The more time spent on work emails outside of working hours, the greater the instances of emotional exhaustion – and the average person in Belkin’s study spent eight hours a week checking emails out of hours. Subsequent research by Virginia Tech University found that people don’t have to check emails, but just have to believe they’re expected to, to trigger significant amounts of anxiety.

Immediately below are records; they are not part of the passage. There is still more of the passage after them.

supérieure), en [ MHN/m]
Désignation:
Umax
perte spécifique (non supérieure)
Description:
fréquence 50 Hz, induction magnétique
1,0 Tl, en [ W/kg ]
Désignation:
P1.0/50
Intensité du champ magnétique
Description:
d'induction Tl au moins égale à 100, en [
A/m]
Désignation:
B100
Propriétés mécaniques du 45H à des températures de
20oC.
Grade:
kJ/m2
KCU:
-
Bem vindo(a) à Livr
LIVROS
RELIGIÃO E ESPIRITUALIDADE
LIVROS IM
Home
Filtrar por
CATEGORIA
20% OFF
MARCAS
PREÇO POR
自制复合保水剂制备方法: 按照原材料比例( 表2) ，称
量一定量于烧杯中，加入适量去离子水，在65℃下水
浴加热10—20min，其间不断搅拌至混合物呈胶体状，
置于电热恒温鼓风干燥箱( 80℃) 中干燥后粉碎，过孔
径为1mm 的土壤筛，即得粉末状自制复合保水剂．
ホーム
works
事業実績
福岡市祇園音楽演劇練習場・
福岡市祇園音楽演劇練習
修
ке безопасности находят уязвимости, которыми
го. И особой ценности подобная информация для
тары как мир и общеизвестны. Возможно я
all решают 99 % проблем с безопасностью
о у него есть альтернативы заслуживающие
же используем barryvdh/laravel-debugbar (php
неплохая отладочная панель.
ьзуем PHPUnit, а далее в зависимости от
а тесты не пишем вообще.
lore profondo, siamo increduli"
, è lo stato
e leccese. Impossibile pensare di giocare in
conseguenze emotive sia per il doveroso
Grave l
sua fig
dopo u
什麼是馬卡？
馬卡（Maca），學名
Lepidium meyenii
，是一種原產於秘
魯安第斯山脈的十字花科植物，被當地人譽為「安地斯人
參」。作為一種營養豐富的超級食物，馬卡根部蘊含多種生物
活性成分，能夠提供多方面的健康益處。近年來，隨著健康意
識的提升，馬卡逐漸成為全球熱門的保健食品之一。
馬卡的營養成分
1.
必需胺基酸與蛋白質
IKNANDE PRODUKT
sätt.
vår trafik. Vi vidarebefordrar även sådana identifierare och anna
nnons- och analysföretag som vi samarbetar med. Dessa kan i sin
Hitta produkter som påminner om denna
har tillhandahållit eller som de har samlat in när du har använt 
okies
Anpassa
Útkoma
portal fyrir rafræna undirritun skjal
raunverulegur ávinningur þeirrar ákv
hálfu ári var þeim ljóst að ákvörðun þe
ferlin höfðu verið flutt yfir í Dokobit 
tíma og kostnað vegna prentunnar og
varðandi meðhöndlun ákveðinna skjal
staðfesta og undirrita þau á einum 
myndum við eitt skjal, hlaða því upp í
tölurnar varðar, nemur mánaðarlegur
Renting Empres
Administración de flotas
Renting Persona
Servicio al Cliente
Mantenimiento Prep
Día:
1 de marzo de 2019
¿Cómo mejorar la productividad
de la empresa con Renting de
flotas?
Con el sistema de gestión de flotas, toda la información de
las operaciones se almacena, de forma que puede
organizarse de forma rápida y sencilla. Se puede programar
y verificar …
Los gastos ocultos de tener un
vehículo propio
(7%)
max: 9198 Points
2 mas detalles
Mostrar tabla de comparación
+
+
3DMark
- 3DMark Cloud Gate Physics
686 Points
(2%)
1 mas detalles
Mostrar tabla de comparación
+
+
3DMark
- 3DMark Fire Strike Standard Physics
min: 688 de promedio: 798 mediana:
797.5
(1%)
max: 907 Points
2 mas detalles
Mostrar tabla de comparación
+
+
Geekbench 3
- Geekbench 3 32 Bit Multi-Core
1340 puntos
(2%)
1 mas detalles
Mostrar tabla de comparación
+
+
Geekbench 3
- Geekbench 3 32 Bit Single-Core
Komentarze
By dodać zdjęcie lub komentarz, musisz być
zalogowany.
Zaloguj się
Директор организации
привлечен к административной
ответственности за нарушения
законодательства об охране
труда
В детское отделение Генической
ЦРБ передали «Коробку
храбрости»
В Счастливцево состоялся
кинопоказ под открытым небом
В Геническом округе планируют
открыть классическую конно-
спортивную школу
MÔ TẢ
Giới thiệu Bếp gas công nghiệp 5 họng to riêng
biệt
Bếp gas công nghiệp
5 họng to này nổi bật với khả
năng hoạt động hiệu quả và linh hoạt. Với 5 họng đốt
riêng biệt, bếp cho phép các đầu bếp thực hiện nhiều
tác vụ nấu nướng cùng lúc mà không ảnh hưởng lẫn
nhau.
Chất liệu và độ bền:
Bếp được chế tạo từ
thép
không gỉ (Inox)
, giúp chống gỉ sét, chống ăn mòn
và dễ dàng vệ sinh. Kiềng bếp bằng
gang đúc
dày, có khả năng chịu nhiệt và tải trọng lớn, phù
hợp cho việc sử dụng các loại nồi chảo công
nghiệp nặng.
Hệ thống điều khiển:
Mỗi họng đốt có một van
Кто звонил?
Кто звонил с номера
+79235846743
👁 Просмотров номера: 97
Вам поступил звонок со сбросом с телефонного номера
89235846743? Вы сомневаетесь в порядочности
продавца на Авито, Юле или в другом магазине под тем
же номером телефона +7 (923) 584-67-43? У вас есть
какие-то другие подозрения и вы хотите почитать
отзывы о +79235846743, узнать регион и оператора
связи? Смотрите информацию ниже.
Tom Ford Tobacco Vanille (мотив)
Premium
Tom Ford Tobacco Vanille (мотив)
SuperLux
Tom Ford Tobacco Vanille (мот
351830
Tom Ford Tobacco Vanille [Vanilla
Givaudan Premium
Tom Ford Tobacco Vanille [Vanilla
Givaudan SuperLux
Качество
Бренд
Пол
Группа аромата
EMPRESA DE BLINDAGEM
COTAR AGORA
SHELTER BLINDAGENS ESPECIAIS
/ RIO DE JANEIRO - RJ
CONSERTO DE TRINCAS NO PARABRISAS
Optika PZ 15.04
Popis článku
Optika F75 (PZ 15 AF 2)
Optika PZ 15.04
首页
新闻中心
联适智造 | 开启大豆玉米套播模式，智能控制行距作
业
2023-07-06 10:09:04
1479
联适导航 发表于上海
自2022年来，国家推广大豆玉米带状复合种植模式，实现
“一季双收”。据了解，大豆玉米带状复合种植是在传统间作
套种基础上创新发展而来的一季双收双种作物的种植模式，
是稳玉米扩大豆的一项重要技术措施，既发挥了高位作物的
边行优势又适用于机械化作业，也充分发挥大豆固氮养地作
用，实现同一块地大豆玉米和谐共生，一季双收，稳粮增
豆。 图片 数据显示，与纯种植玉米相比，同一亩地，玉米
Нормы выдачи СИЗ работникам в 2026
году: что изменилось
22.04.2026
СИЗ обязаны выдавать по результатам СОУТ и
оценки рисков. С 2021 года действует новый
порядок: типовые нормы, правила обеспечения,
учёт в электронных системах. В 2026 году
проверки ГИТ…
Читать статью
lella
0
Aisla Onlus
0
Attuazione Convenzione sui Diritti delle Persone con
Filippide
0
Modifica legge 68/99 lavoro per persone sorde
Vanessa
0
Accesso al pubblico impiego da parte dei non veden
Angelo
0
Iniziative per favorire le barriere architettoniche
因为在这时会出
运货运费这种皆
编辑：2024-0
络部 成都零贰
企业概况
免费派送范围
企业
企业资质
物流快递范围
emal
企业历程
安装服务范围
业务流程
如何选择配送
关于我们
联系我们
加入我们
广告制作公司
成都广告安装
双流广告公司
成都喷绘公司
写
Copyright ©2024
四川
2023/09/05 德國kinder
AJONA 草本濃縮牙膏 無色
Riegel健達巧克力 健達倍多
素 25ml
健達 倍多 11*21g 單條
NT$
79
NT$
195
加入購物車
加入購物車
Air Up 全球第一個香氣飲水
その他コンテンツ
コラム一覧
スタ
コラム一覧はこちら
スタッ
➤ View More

As well as causing anxiety that ripples out to friends and family, there are other serious health implications from staying connected. “If we don’t switch off from work we don’t recover from work,” says Anna Cox, professor of human-computer interaction at University College London, who specialises in researching work-life balance. “Initially that starts to affect your productivity. When you work you’re tired. Ultimately, if you don’t recover from work properly, it can lead to all sorts of physical and mental health problems.”
Data gathered by a regular survey of employees for the European Working Conditions Survey shows that those who report working more outside regular working hours, for instance, report higher levels of cardiovascular conditions and musculoskeletal pain.
But a blanket ban on emails outside working hours isn’t universally welcomed.
In France for instance, Gonord is uncertain whether the law has worked as designed. His employer didn’t compel him to check emails even before the introduction of the right to disconnect, but he would occasionally check in in order to keep projects on track. “If your company enforces the right to disconnect – by shutting down email access to employees – you have no choice to disconnect,” he says. “I’d feel a pressure, which is what the law was trying to prevent.”
Others feel enshrining the weekend in law won’t necessarily be effective, nor that it will be likely to be implemented in other countries.
“We’re a long way from that, I think, when you think about the way we have so much flexibility,” explains Cox. She believes we’ve swung so far away from traditional 9-to-5 working that implementing strict “timetables” for checking emails would be as vehemently opposed in the UK or the US as it was supported in France.
There’s one further concern, too.
“It’s unenforceable,” says Cooper. “If you’re feeling job insecure and there’s high unemployment like they have in France, are you going to go to your employer and say, ‘I’m sorry, I’m taking you to court?’”
Instead, Cooper feels co-operation is needed between workers and their employers to ensure they’re able to enjoy time away from the screen and the stresses of email. Delete your work email account from your inbox, and leave the worries until Monday.